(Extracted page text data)
* * * * * * *
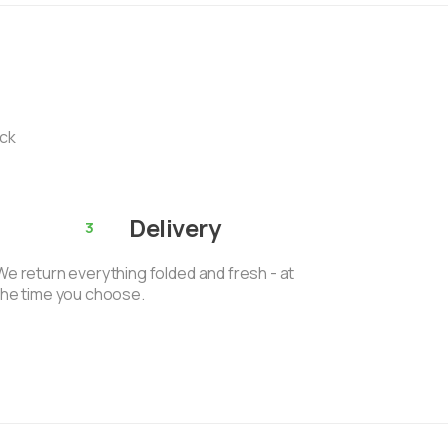
ack
Delivery
3
We return everything folded and fresh - at
the time you choose.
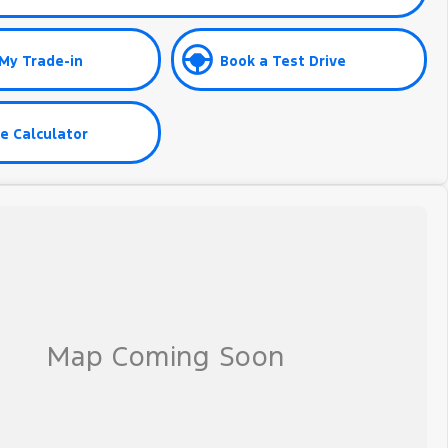
My Trade-in
Book a Test Drive
e Calculator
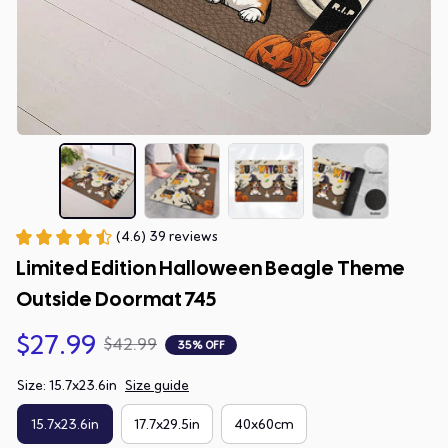
(4.6) 39 reviews
Limited Edition Halloween Beagle Theme 
Outside Doormat 745
$27.99
$42.99
35% OFF
Size: 15.7x23.6in
Size guide
15.7x23.6in
17.7x29.5in
40x60cm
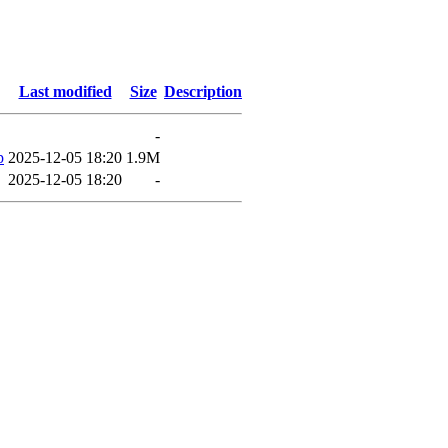
Last modified
Size
Description
-
p
2025-12-05 18:20
1.9M
2025-12-05 18:20
-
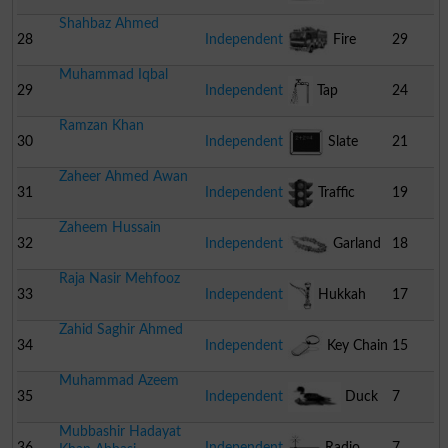
Shahbaz Ahmed
28
Independent
Fire
29
Muhammad Iqbal
Engine
29
Independent
Tap
24
Ramzan Khan
30
Independent
Slate
21
Zaheer Ahmed Awan
31
Independent
Traffic
19
Zaheem Hussain
Signal
32
Independent
Garland
18
Raja Nasir Mehfooz
33
Independent
Hukkah
17
Zahid Saghir Ahmed
34
Independent
Key Chain
15
Muhammad Azeem
35
Independent
Duck
7
Mubbashir Hadayat
36
Independent
Radio
7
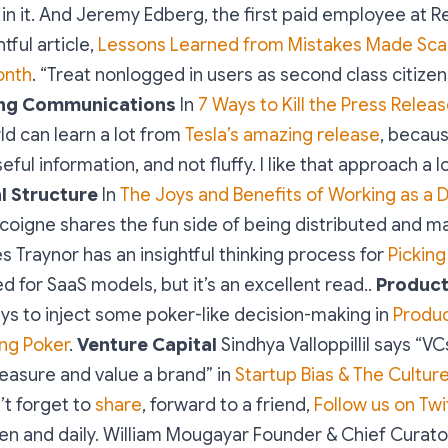
in it. And Jeremy Edberg, the first paid employee at R
htful article,
Lessons Learned from Mistakes Made Scalin
onth
. “Treat nonlogged in users as second class citizen
ng Communications
In
7 Ways to Kill the Press Relea
ld can learn a lot from
Tesla’s amazing release
, because
eful information, and not fluffy. I like that approach a lo
l Structure
In
The Joys and Benefits of Working as a D
coigne shares the fun side of being distributed and ma
s Traynor has an insightful thinking process for
Picking
ased for SaaS models, but it’s an excellent read..
Produc
ys to inject some poker-like decision-making in
Produ
ying Poker
.
Venture Capital
Sindhya Valloppillil says “V
easure and value a brand” in
Startup Bias & The Cultur
’t forget to
share
, forward to a friend,
Follow us on Twi
en and daily.
William Mougayar
Founder & Chief Curat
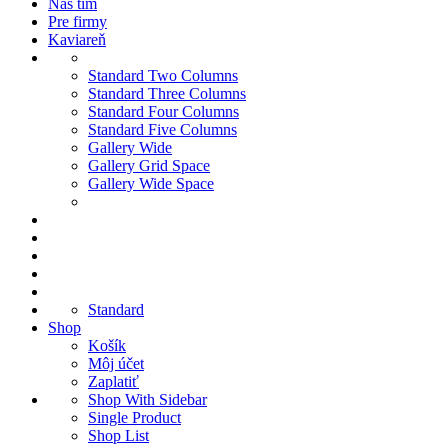
Náš tím
Pre firmy
Kaviareň
Standard Two Columns
Standard Three Columns
Standard Four Columns
Standard Five Columns
Gallery Wide
Gallery Grid Space
Gallery Wide Space
Standard
Shop
Košík
Môj účet
Zaplatiť
Shop With Sidebar
Single Product
Shop List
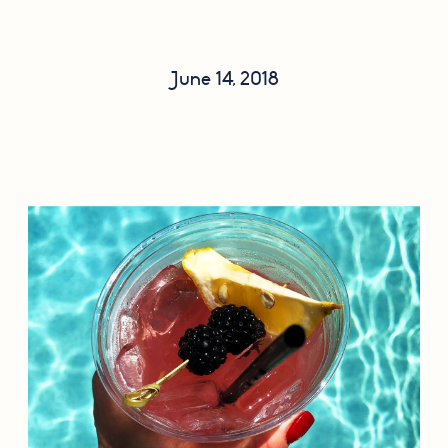
June 14, 2018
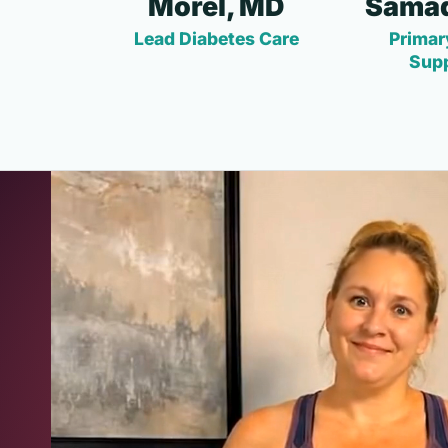
Morel, MD
Samad
Lead Diabetes Care
Primar
Sup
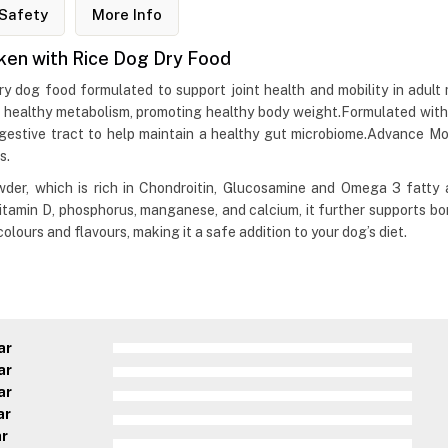
Safety
More Info
ken with Rice Dog Dry Food
 dog food formulated to support joint health and mobility in adult 
a healthy metabolism, promoting healthy body weight.Formulated with fr
digestive tract to help maintain a healthy gut microbiome.Advance 
s.
er, which is rich in Chondroitin, Glucosamine and Omega 3 fatty ac
itamin D, phosphorus, manganese, and calcium, it further supports bo
olours and flavours, making it a safe addition to your dog’s diet.
ar
ar
ar
ar
ar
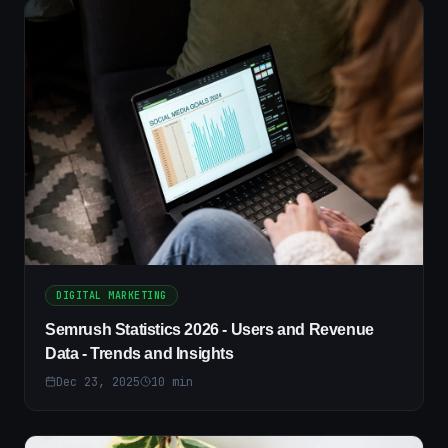
DIGITAL MARKETING
Semrush Statistics 2026 - Users and Revenue
Data - Trends and Insights
Dec 23, 2025
10
min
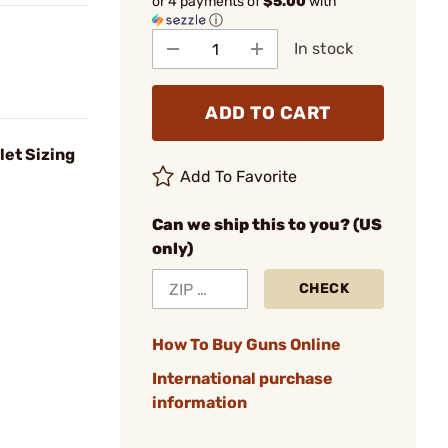
or 4 payments of
$5.00
with
ⓘ
In stock
ADD TO CART
let Sizing
Add To Favorite
Can we ship this to you? (US
only)
CHECK
How To Buy Guns Online
International purchase
information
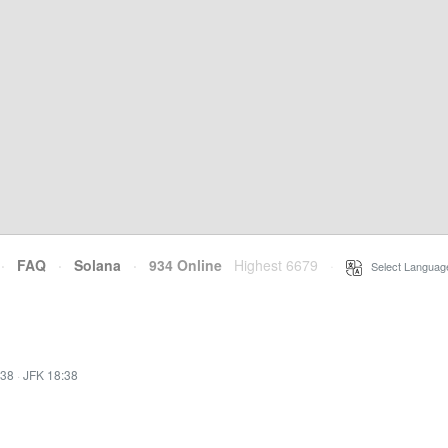
·
FAQ
·
Solana
·
934 Online
Highest 6679
·
Select Languag
:38
·
JFK 18:38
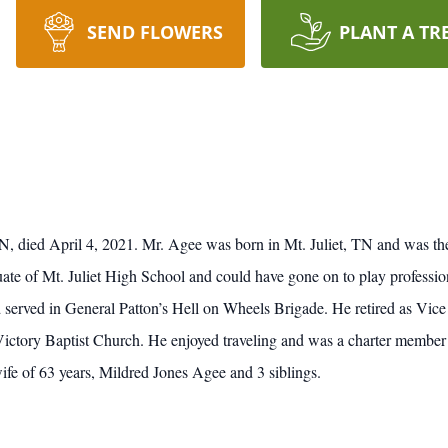
SEND FLOWERS
PLANT A TR
 TN, died April 4, 2021. Mr. Agee was born in Mt. Juliet, TN and was th
of Mt. Juliet High School and could have gone on to play professional 
 served in General Patton’s Hell on Wheels Brigade. He retired as Vic
ictory Baptist Church. He enjoyed traveling and was a charter member
ife of 63 years, Mildred Jones Agee and 3 siblings.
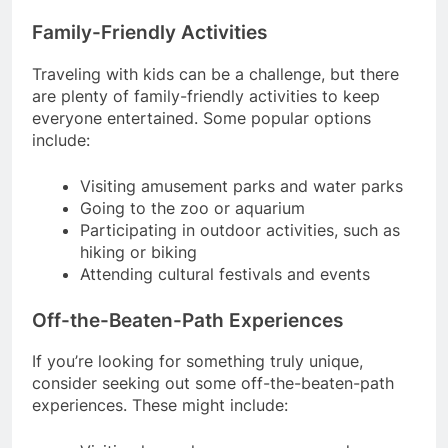
Family-Friendly Activities
Traveling with kids can be a challenge, but there
are plenty of family-friendly activities to keep
everyone entertained. Some popular options
include:
Visiting amusement parks and water parks
Going to the zoo or aquarium
Participating in outdoor activities, such as
hiking or biking
Attending cultural festivals and events
Off-the-Beaten-Path Experiences
If you’re looking for something truly unique,
consider seeking out some off-the-beaten-path
experiences. These might include:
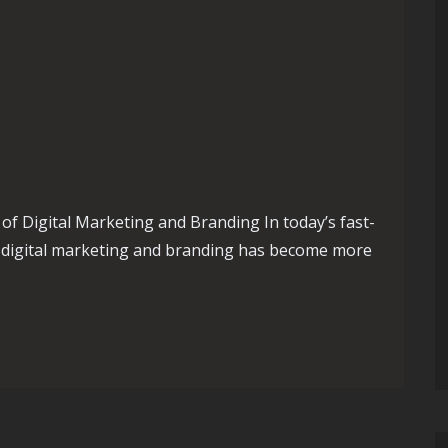
f Digital Marketing and Branding In today’s fast-
n digital marketing and branding has become more
ital Marketing and Branding: Strategies for Success in the Onli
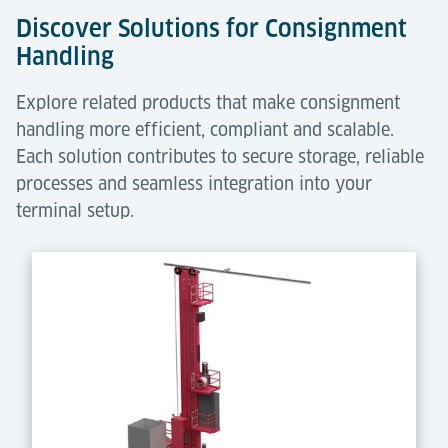
Discover Solutions for Consignment
Handling
Explore related products that make consignment
handling more efficient, compliant and scalable.
Each solution contributes to secure storage, reliable
processes and seamless integration into your
terminal setup.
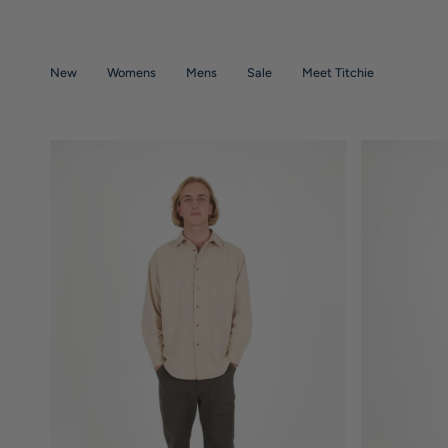
Skip
to
content
New
Womens
Mens
Sale
Meet Titchie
* * * * * * *
=== What you need to do ===
Within the entries above, find each line where "Agee" appears; copy every one.

=== Written response ===
 TN, died April 4, 2021. Mr. Agee was born in Mt. Juliet, TN and was th
ife of 63 years, Mildred Jones Agee and 3 siblings.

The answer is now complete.